You can benefit from these features simply by relinking, since SmartHeap replaces malloc and operator new.
You’ll achieve an even greater performance improvement by creating multiple memory pools as described in section 2.4, “Using memory pools.” This technique gives you several performance advantages:
Allocations are faster because heap sizes are smaller and allocations vary less in size and extent.
Locality of reference improves, which can drastically reduce swapping in virtual memory environments. If allocations that are referenced in sequence are allocated from the same pool, speed of references improves here as well as speed of allocations.
You can create multiple fixed-size pools of different sizes to take advantage of SmartHeap’s fixed-size allocator, MemAllocFS, which uses a much faster algorithm than variable-size allocators such as malloc. MemAllocFS is especially valuable if your application creates large numbers of allocations of the same size.
If you’re coding in C++, you can have selected classes use SmartHeap’s fixed-size allocator without changing any of the calls to operator new in your application. To do this, overload operators new and delete for the classes that your application creates many instances of. For an example of this technique, see the code example for “new” in §4.2, “Function reference,” or see the “CPP” sample application in the SmartHeap samples directory.
If you want to evaluate SmartHeap’s performance without changing your code to call SmartHeap allocation APIs, you can fine-tune SmartHeap by changing the page size. SmartHeap allocates fixed-size pages of memory from the operating system and then sub-allocates from those pages. You can control the size of the pages that SmartHeap allocates from the operating system using the MemDefaultPoolPageSize global variable.
unsigned MemDefaultPoolPageSize = 8192;
You can experiment with different page sizes between 4096 and 65535 to see how performance is affected:
If you create a lot of large allocations, you may be able to improve performance by increasing the page size. For example, if your application creates many allocations larger than 4K, try increasing the page size to 32K or 64K.
If your application is swapping heavily, you might get the best performance by setting the page size equal to the virtual memory page size (4K). The default page size is documented in the Getting Started and Platform Guide.

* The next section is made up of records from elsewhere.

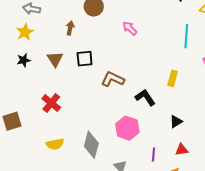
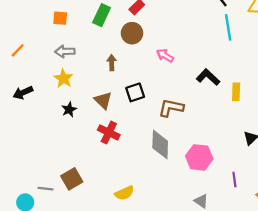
pink arrow: (130, 28) -> (165, 55), moved
cyan line: (186, 36) -> (228, 27), moved
black L-shape: (145, 97) -> (208, 77), moved
red cross: (51, 103) -> (109, 132), moved
gray diamond: (91, 145) -> (160, 144), moved

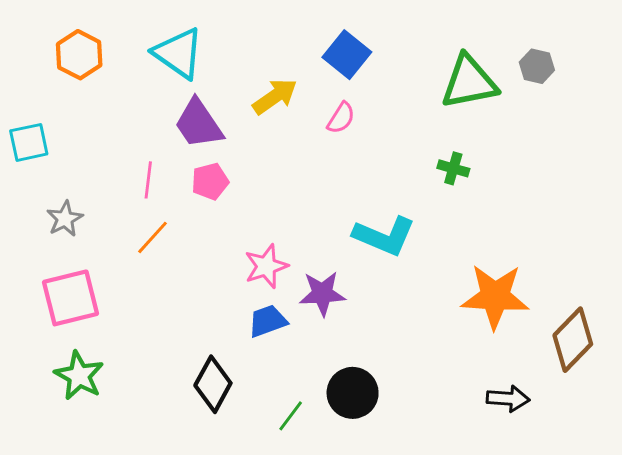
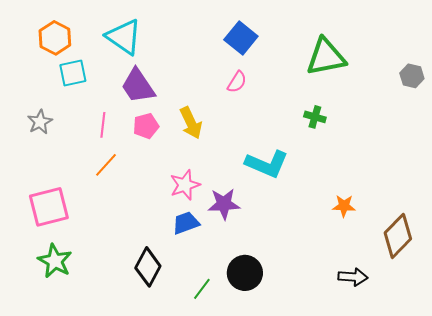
gray hexagon: (537, 66) -> (412, 76), moved
yellow arrow: (275, 96) -> (191, 123), moved, turned 100
cyan square: (29, 142) -> (73, 73), moved
gray star: (65, 219) -> (40, 122), moved
orange star: (495, 296) -> (344, 206), size x0.5

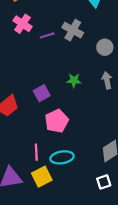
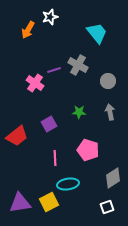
pink cross: (22, 24) -> (35, 83), moved
pink pentagon: (57, 121) -> (88, 150), moved, turned -30
pink line: (36, 152) -> (55, 158), moved

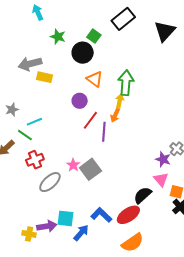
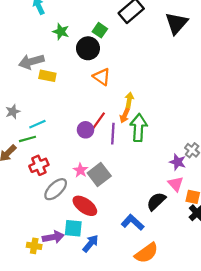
green arrow: (126, 83) -> (139, 128), moved
purple circle: (80, 101) -> (86, 130), moved
green line: (25, 135) -> (27, 139), turned -49
blue L-shape: (101, 215) -> (133, 222), moved
red ellipse: (128, 215) -> (85, 206), moved, turned 70

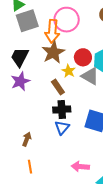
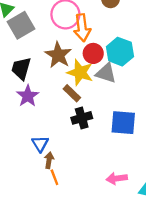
orange arrow: (52, 31) -> (82, 28), moved
yellow star: (69, 71) -> (80, 72), size x1.6
blue triangle: (62, 128) -> (40, 144), moved
orange line: (30, 167) -> (54, 177), moved

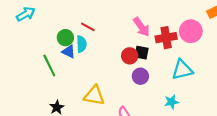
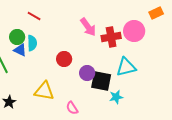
red line: (88, 27) -> (34, 16), moved
black square: (141, 53) -> (101, 81), moved, size x1.5
red circle: (130, 56) -> (64, 59), moved

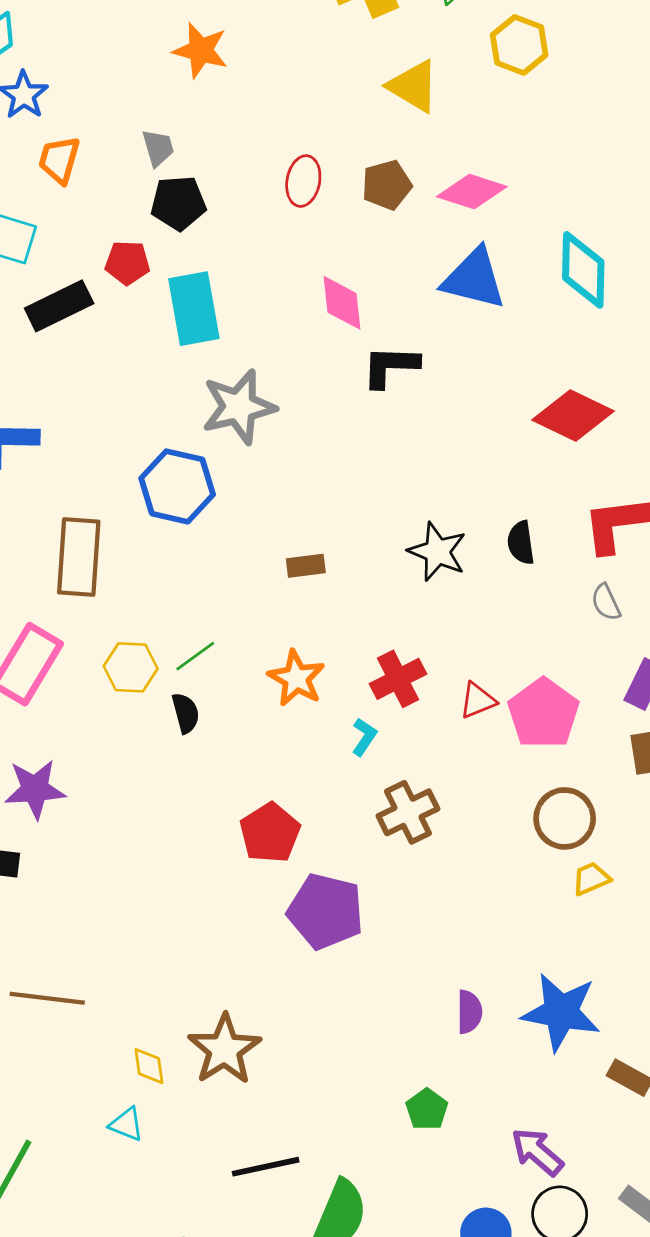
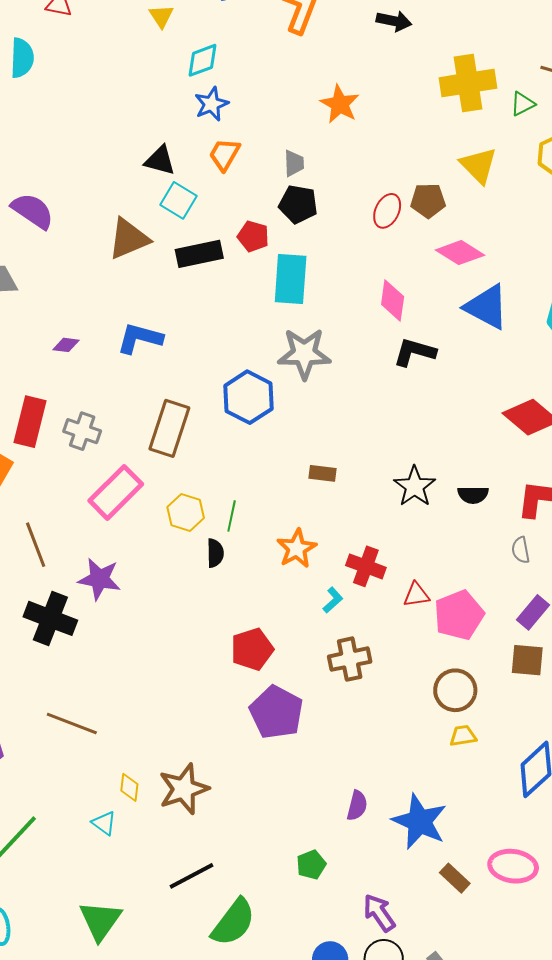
brown pentagon: (387, 185) -> (428, 201), moved
pink diamond: (472, 192) -> (460, 253), moved
black semicircle: (521, 543) -> (473, 495), turned -96
green line: (195, 656) -> (232, 516), turned -56
red cross: (398, 679) -> (366, 566), turned 33
black line: (266, 1167) -> (191, 876), turned -30

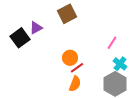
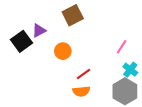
orange circle: (70, 58) -> (63, 51), moved
orange semicircle: (75, 84) -> (81, 91), turned 63

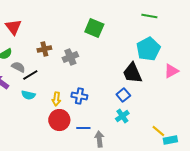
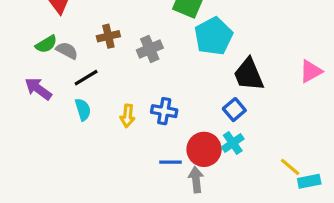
cyan pentagon: (148, 49) -> (214, 36), moved
gray semicircle: (18, 67) -> (67, 51), moved
cyan semicircle: (28, 95) -> (83, 110), turned -120
red circle: (59, 120) -> (204, 149), moved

Finally, if you are observing no performance improvement with SmartHeap in a test case that follows the above guidelines, it’s possible that SmartHeap is not being linked into your application. Make sure the SmartHeap Library appears before any other library on the linker command line, and check the map file for the symbol SmartHeap_malloc.
Also, make sure you don’t test performance with the Debug version of SmartHeap (usually a SmartHeap Library name ending in “d”) — Debug SmartHeap does a lot of error checking and is much slower than Runtime SmartHeap.